DATA RECORDS START

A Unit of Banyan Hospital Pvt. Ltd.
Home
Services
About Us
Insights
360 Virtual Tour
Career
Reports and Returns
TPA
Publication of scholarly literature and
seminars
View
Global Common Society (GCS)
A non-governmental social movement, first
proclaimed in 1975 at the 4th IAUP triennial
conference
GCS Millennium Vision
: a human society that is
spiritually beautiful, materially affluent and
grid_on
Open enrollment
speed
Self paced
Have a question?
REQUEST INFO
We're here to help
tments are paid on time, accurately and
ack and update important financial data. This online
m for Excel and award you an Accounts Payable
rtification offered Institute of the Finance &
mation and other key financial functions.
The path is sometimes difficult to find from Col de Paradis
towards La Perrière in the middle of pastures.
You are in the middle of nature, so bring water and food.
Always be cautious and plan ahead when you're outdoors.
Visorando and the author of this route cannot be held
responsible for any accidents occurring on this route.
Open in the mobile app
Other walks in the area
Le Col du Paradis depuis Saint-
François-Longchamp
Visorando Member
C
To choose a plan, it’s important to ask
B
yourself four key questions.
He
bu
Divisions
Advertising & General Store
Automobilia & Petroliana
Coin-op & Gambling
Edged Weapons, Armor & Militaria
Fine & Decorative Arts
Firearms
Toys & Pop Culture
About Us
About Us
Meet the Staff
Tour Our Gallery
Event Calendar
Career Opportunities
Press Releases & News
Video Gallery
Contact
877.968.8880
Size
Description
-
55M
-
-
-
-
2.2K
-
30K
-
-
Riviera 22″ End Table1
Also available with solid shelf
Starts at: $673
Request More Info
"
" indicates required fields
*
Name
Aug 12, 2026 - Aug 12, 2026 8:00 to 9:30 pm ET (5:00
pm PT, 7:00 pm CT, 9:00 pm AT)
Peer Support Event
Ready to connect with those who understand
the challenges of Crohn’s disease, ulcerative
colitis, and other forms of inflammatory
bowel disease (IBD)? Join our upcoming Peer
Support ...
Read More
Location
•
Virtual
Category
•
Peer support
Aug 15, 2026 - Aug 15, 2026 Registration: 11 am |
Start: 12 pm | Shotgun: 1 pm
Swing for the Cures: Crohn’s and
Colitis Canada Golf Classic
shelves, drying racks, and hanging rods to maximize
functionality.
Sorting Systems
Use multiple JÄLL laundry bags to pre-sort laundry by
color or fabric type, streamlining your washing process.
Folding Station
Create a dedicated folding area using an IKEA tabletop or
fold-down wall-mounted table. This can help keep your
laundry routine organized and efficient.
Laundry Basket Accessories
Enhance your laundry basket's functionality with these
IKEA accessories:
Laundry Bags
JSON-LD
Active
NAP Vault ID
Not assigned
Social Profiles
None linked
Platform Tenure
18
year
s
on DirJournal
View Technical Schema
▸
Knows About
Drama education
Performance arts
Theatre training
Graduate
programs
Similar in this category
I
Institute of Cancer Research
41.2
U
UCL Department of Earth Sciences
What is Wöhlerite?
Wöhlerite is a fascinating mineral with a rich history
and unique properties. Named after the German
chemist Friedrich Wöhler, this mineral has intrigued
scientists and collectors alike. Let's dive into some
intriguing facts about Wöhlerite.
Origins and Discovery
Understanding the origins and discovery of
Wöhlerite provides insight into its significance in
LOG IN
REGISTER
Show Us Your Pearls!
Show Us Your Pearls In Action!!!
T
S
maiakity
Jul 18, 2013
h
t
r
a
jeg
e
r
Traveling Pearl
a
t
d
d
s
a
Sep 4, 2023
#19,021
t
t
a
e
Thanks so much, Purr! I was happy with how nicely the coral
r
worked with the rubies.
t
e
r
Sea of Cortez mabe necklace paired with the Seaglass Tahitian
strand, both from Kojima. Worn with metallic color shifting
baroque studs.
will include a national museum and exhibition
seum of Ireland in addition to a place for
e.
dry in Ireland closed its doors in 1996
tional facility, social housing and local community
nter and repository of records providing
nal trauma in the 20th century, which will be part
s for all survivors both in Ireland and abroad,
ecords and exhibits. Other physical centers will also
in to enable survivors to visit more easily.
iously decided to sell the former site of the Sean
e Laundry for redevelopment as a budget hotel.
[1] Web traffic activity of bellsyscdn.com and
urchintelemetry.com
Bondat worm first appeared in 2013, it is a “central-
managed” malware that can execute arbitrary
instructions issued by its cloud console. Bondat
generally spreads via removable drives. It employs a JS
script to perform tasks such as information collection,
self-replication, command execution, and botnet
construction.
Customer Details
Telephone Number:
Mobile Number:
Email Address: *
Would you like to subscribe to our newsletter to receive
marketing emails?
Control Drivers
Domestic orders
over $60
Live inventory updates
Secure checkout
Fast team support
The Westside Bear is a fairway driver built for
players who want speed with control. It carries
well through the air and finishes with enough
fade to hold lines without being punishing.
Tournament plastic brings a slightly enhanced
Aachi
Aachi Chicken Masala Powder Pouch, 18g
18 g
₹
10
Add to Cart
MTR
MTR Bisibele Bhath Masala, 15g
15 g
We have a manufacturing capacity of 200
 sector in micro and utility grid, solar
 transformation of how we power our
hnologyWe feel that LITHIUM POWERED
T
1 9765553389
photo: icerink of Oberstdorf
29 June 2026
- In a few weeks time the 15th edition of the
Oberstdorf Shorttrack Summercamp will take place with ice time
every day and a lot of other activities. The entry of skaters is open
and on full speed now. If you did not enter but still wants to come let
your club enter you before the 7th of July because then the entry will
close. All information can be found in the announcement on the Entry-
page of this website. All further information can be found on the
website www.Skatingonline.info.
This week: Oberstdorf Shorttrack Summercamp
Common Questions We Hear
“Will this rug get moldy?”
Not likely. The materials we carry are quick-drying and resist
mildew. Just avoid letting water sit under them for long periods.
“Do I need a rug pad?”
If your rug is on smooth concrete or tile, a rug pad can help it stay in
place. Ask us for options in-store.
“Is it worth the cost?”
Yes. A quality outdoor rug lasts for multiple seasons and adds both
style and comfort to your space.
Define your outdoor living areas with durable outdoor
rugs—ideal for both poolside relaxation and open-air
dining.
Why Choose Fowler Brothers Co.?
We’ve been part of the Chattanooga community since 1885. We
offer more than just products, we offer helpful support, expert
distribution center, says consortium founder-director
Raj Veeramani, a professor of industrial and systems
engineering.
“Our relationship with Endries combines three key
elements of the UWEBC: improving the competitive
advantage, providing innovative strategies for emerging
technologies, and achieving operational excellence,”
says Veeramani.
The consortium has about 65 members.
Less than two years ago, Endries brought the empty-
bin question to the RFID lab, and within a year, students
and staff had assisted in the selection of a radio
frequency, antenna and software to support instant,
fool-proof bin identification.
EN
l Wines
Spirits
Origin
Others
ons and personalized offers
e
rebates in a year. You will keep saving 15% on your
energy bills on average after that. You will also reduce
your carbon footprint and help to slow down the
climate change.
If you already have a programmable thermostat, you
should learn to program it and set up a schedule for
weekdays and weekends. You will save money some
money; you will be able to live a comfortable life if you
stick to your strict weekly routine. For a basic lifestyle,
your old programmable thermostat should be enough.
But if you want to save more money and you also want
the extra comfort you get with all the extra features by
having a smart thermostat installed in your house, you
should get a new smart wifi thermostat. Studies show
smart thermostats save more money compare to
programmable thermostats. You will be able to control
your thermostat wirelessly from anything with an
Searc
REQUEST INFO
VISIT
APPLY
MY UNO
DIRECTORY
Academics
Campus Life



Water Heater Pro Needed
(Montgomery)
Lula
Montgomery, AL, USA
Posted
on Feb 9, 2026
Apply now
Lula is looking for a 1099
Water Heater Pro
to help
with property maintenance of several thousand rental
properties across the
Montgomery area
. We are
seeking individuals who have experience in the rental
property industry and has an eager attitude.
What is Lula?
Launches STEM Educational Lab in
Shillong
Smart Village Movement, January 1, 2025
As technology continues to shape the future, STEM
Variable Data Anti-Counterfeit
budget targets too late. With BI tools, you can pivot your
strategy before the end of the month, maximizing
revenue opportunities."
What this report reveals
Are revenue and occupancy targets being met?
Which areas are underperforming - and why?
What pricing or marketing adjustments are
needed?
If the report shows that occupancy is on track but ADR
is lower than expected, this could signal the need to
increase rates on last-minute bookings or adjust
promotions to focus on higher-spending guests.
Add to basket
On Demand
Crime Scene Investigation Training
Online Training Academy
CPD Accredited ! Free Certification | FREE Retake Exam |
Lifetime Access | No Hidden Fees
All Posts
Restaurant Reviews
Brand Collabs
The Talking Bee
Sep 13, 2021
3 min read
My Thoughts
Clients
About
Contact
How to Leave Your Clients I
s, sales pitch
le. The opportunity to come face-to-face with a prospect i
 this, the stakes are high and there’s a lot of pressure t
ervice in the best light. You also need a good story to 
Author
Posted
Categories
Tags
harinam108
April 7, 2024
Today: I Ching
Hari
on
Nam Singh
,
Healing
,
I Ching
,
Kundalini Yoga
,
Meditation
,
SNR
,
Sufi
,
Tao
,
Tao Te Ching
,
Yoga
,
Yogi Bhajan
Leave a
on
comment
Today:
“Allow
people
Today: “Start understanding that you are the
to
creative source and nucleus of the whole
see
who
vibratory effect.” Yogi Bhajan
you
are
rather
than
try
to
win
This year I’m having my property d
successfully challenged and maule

DATA RECORDS END

▸ **EXERCISE AIM**
Of the entries above, repeat exactly the lines from the line with "Folding Station" through the line with "What is Wöhlerite?", both of them included.

▸ **ANSWER TO THE EXERCISE**
Folding Station
Create a dedicated folding area using an IKEA tabletop or
fold-down wall-mounted table. This can help keep your
laundry routine organized and efficient.
Laundry Basket Accessories
Enhance your laundry basket's functionality with these
IKEA accessories:
Laundry Bags
JSON-LD
Active
NAP Vault ID
Not assigned
Social Profiles
None linked
Platform Tenure
18
year
s
on DirJournal
View Technical Schema
▸
Knows About
Drama education
Performance arts
Theatre training
Graduate
programs
Similar in this category
I
Institute of Cancer Research
41.2
U
UCL Department of Earth Sciences
What is Wöhlerite?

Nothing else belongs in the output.